(Saved entries)
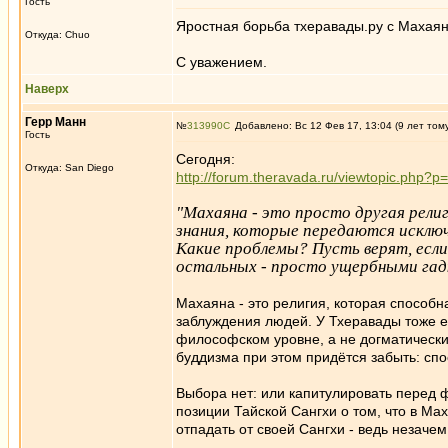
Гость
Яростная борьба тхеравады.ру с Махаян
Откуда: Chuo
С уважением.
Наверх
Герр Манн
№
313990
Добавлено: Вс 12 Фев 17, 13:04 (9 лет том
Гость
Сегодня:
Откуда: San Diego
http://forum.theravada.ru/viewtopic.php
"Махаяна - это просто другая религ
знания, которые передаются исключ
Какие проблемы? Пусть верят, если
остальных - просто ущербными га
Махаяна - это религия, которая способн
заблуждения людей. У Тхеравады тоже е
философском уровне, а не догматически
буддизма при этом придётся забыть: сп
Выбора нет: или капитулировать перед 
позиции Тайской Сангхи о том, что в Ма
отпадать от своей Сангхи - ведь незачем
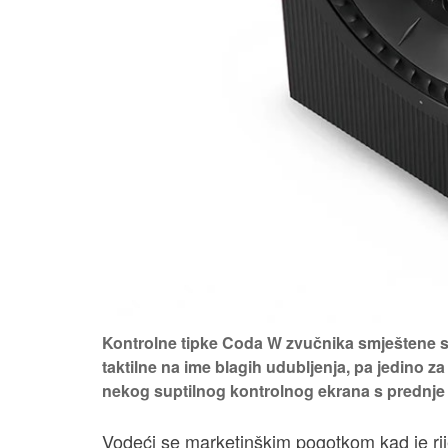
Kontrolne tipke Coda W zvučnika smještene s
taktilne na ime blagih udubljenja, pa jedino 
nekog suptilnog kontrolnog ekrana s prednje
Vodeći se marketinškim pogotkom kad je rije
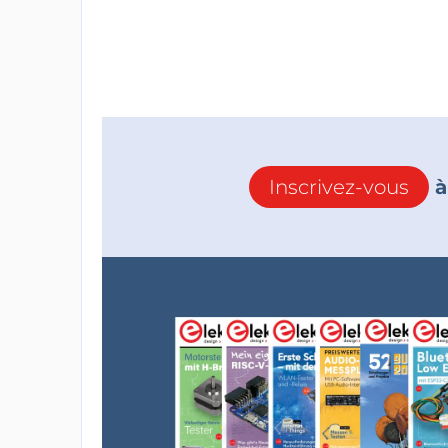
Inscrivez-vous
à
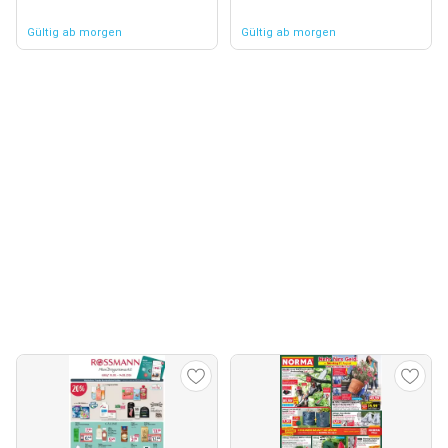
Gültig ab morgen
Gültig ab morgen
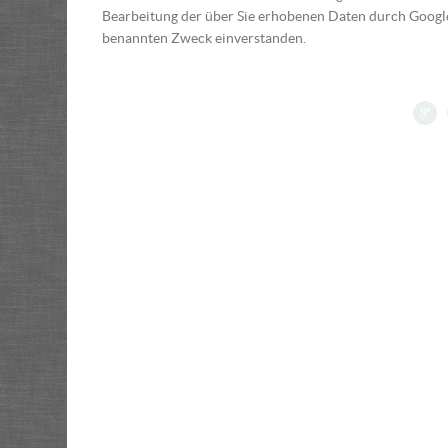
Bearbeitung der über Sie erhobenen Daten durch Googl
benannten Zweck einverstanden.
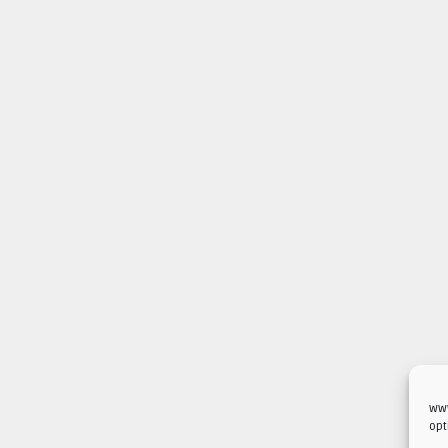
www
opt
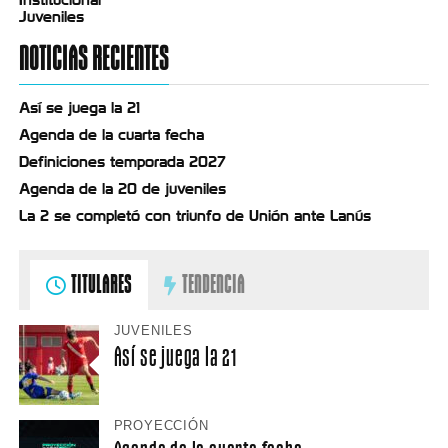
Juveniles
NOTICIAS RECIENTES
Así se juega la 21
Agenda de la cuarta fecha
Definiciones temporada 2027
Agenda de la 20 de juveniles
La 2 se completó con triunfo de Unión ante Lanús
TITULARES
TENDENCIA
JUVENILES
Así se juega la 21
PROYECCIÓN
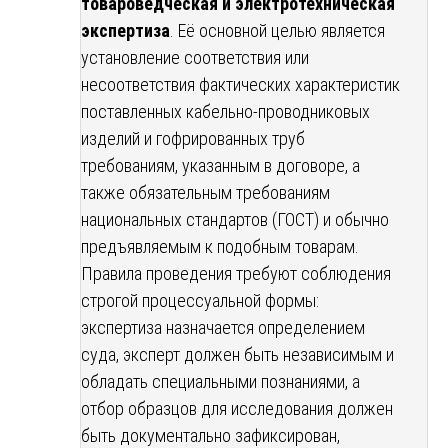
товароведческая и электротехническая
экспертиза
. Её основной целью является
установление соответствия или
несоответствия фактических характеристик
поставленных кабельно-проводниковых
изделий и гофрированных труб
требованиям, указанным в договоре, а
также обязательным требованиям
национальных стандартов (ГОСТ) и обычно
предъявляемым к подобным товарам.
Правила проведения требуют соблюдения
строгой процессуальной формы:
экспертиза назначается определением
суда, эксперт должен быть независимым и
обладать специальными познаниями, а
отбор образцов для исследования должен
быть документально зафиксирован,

EXERCISE DETAILS — Each line in the data that holds the string "Agenda" needs to be copied.

ANSWER TO THE PROBLEM —
Agenda de la cuarta fecha
Agenda de la 20 de juveniles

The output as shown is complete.